Originally Posted by
dadev
I think there's a sizable gap between the expectation and what is achievable right now.
First, to get this out of the way, currently there's no mGPU support in Vulkan. Now this is a broad statement, and what it actually means is that there's no mechanism that allows direct communication between gpus.
It doesn't mean that you can't create work on 2 gpus in parallel, because you can. You can also transfer data through cpu memory, it's reasonable or crap depending on hardware and implementation. You still can't have shared semaphores, and this really sucks. Synchronizing through cpu introduces nontrivial latency, so unless one gpu does completely unrelated work (like one does normal graphics, the other does global illumination or physics) you can't really make it work well enough. In short, it'll hardly double your frame rate.

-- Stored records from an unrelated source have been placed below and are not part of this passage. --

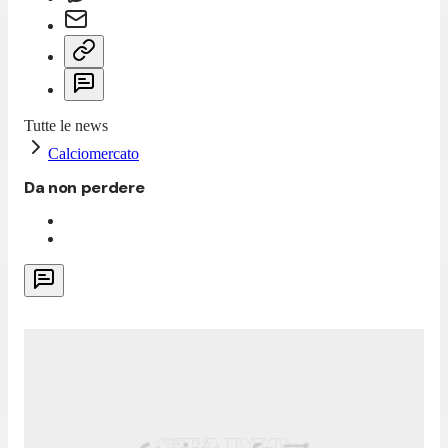
Tutte le news
Calciomercato
Da non perdere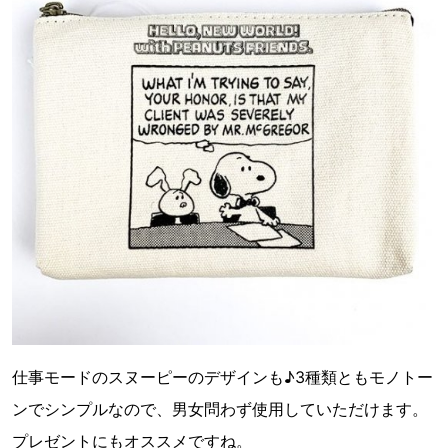
仕事モードのスヌーピーのデザインも♪3種類ともモノトー
ンでシンプルなので、男女問わず使用していただけます。
プレゼントにもオススメですね。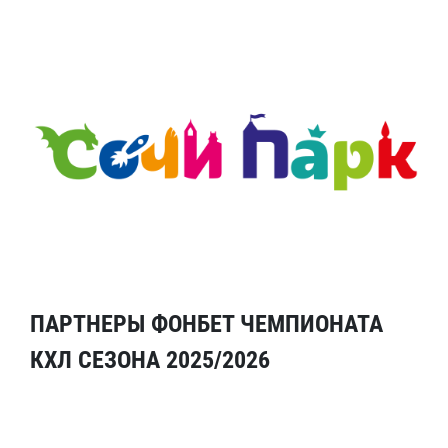
ПАРТНЕРЫ ФОНБЕТ ЧЕМПИОНАТА
КХЛ СЕЗОНА 2025/2026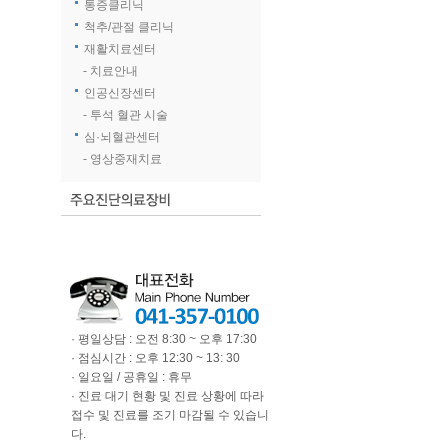
통증클리닉
척추/관절 클리닉
재활치료센터
- 치료안내
인공신장센터
- 투석 혈관 시술
심·뇌혈관센터
- 영상중재치료
· 평일상담 : 오전 8:30 ~ 오후 17:30
· 점심시간 : 오후 12:30 ~ 13: 30
· 일요일 / 공휴일 : 휴무
· 진료 대기 현황 및 진료 상황에 따라
접수 및 진료를 조기 마감될 수 있습니
다.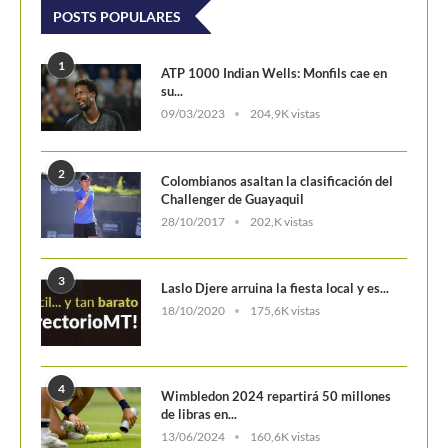
POSTS POPULARES
1
ATP 1000 Indian Wells: Monfils cae en
su...
09/03/2023
204,9K vistas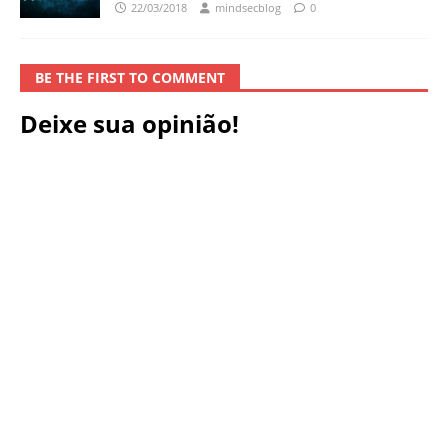
22/03/2018
mindsecblog
0
BE THE FIRST TO COMMENT
Deixe sua opinião!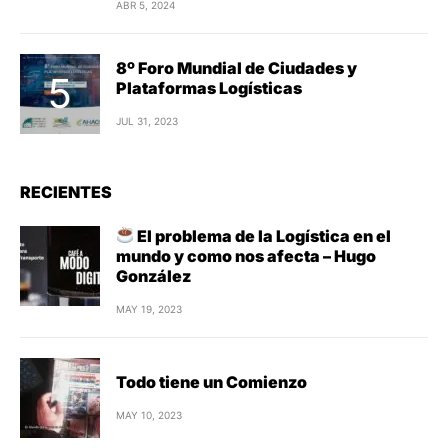
ABR 5, 2024
8º Foro Mundial de Ciudades y
Plataformas Logísticas
JUL 31, 2023
RECIENTES
El problema de la Logística en el
mundo y como nos afecta – Hugo
González
MAY 19, 2023
Todo tiene un Comienzo
MAY 10, 2023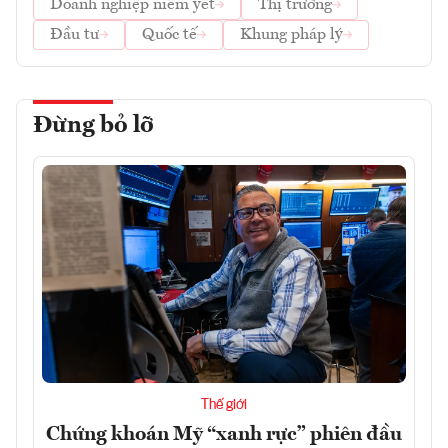
Doanh nghiệp niêm yết
Thị trường
Đầu tư
Quốc tế
Khung pháp lý
Đừng bỏ lỡ
Thế giới
Chứng khoán Mỹ “xanh rực” phiên đầu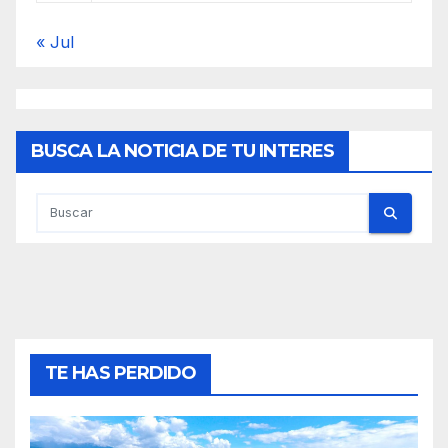
« Jul
BUSCA LA NOTICIA DE TU INTERES
TE HAS PERDIDO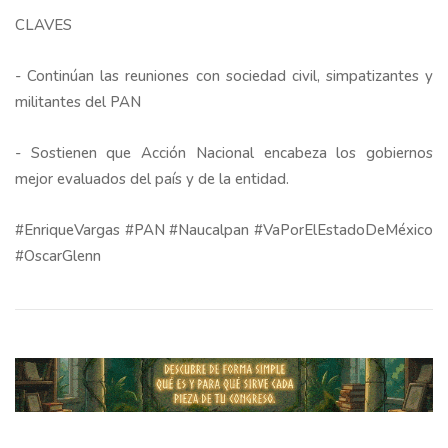
CLAVES
- Continúan las reuniones con sociedad civil, simpatizantes y
militantes del PAN
- Sostienen que Acción Nacional encabeza los gobiernos
mejor evaluados del país y de la entidad.
#EnriqueVargas #PAN #Naucalpan #VaPorElEstadoDeMéxico
#OscarGlenn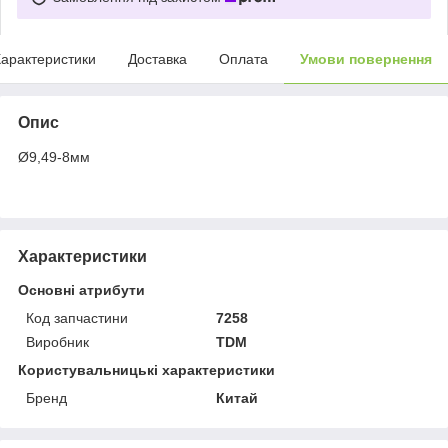
арактеристики
Доставка
Оплата
Умови повернення
Опис
Ø9,49-8мм
Характеристики
Основні атрибути
Код запчастини
7258
Виробник
TDM
Користувальницькі характеристики
Бренд
Китай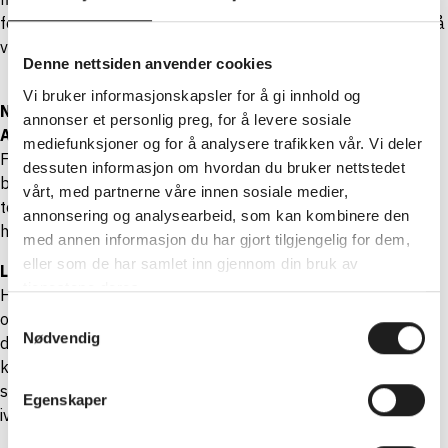
ferie – som medlem får du nemlig noen soleklare fordeler på
veien!
Denne nettsiden anvender cookies
Vi bruker informasjonskapsler for å gi innhold og
Ny bil til sommerferien? Nå er det mye å spare hos
annonser et personlig preg, for å levere sosiale
Autoplan!
mediefunksjoner og for å analysere trafikken vår. Vi deler
Frem til 15. juli får du nå kr. 30.000 i innbytte ved kjøp av
dessuten informasjon om hvordan du bruker nettstedet
brukt bensin-, diesel,- eller hybridbil. Et stort utvalg NAF-
vårt, med partnerne våre innen sosiale medier,
testede biler er klare for levering. Velkommen til en trygg
annonsering og analysearbeid, som kan kombinere den
handel hos Autoplan!
med annen informasjon du har gjort tilgjengelig for dem,
eller som de har samlet inn gjennom din bruk av
Leiebil til en fast god pris med Hertz
tjenestene deres.
Hertz sikrer deg som velger sommerferie på hjul, leiebil på
Samtykkevalg
over 10.000 steder i over 145 land! Som Fordel-medlem får
Nødvendig
du alltid 10% rabatt på leiebil og bistand fra norske
kundebehandlere når du trenger det. Føl deg trygg på veien i
sommer, med noen gode fordeler i reiseveska – hos Hertz
Egenskaper
ivaretas du av 100 års erfaring innen bilutleie.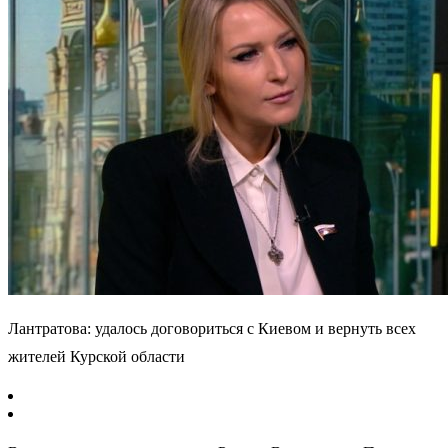
Лантратова: удалось договориться с Киевом и вернуть всех
жителей Курской области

It is planned for the future though. As far as I know, Vulkan was basically rushed without mGPU support in order to not be too late to the market (like OpenGL usually was), this might turn out as a good decision.
In DX12 the situation is completely different. There're are not one, but two mGPU modes.
One is SLI/CF, but without the middle man. And in fact you need to have SLI/CF enabled in the respective control panel for this to work. Control panel alone is not enough of course, and you need a full mGPU support in the engine for it. You create a single interface and address gpus with masks. This is the performant mGPU mode, as you get to fully control all linked nodes and decide upon synchronizations between them. Getting x2 frame rate (or close to it) from this mode, with traditional AFR, is not difficult as long as you can keep the frame time on cpu low enough.
However, this mode is also subject to exactly the same limitations as SLI/CF simply because it requires it enabled. Just to note, this is almost nothing like SLI/CF in DX11 for which the driver had to do the actual implementation. In this case implementation is by the engine.
The other DX12 mGPU mode is the so called multi adapter. In this case, it's like Vulkan (you create multiple adapters and work with each gpu independently), however DX12 also allows sharing resources and fences (this is for synchronization, in case you don't know the terminology, like Vulkan's semaphore) between gpus. In essence this allows to transfer data and events between gpus without full intervention of Windows. Partial intervention is still there though, and this is what sets apart the "linked node" mode and the "multi adapter" mode on the performance side. Implementation by the engine is radically different, because in multi adapter you don't use masks, but each adapter gets a dedicated interface.
tldr. this is not 100% up to game engines. vulkan is not there yet. dx12 is, but there are "buts" if you deviate from the SLI/CF model.